John Labunski Three Tips for Planning for Retirement

 Three tips for planning retirement

Retirement is the phase of life in which more resources are needed. And with the public pension, in many cases, it is not enough to preserve the quality of life that we maintained while we worked.

The Government recommended that Spaniards complete the public pension plan with a private one. The public system cannot handle everything, nor can it be asked for what it cannot give."







To plan this stage that reaches us all, from John Labunski we want to give you some advice so that you contract the plan that best suits your circumstances.

Be foresight. As the years go by, it is convenient to start allocating a regular contribution to a pension plan. If we don't do it this way, retirement or any previous eventuality can catch us without a plan B.

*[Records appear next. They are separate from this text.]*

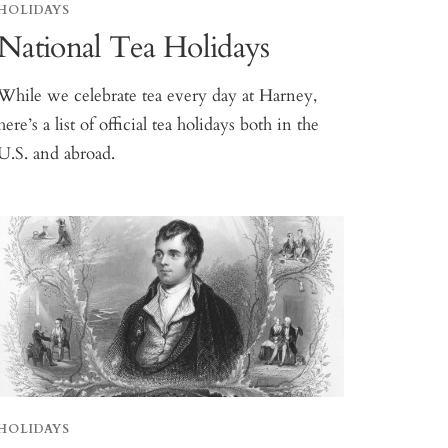
HOLIDAYS
National Tea Holidays
While we celebrate tea every day at Harney,
here’s a list of official tea holidays both in the
U.S. and abroad.
HOLIDAYS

Know yourself. We have to analyze if we do not need the money that we are going to put into the pension plan, since the minimum stay in it is ten years. Similarly, we must think about how we react to losses, to gauge whether our product is a more cautious or aggressive one.

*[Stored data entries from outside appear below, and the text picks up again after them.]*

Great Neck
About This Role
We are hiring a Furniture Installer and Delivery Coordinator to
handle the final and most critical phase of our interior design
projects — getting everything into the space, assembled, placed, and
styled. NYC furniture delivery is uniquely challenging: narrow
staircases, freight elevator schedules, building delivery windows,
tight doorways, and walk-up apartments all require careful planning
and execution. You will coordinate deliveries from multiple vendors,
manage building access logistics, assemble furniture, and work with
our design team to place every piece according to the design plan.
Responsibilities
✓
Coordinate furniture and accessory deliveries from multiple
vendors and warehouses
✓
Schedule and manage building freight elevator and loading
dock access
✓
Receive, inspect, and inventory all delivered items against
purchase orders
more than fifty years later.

Trust the manager and look at the commissions. Only 5% of pension fund and plan managers manage to beat their benchmark index. This is something that, taking into account long-term compound interest, can make a lot of differences in the profitability that we get for our money. In addition to looking at the type of manager and composition of the portfolio in which the pension plan invests, another key factor is commissions. Low commissions, such as those applied by our pension plan, are the first source of profitability. It is sad to see how many participants see that the low return obtained after 20 years of savings has gone practically entirely in commissions for their bank. When choosing how to manage our savings for retirement, we must think long term. If you leave us, we help you.